Work to complete: Gather each line containing the string "Cherry" from these entries.

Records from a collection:
━━━

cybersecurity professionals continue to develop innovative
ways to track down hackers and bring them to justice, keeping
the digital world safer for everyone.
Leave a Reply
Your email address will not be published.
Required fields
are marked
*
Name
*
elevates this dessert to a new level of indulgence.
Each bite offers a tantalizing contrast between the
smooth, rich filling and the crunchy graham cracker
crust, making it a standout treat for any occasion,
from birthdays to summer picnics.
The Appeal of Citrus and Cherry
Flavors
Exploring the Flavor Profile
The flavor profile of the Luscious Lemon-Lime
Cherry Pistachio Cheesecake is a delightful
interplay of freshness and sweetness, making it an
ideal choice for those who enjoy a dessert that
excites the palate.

━━━

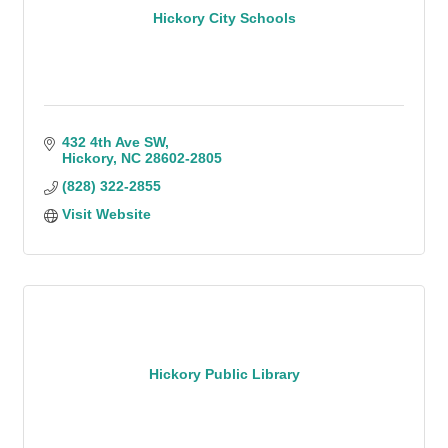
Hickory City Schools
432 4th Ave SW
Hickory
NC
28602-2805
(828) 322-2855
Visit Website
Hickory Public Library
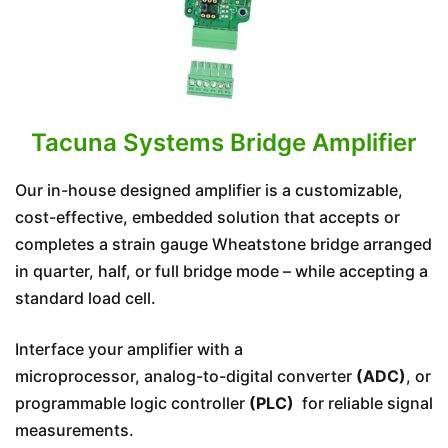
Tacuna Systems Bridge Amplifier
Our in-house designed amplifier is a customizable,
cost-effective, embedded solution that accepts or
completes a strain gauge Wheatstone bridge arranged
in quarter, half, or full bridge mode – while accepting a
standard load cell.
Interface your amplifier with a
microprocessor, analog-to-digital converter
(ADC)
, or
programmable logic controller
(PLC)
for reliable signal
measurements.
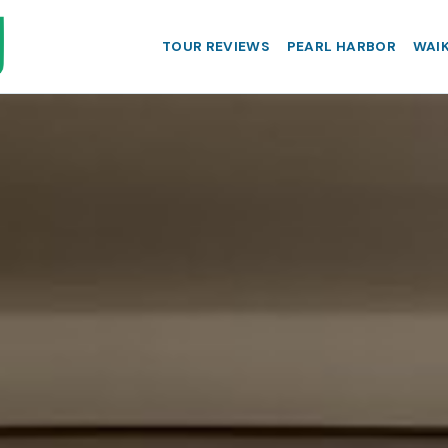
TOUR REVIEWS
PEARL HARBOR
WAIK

━━━

Worked solution:
The Appeal of Citrus and Cherry
Cherry Pistachio Cheesecake is a delightful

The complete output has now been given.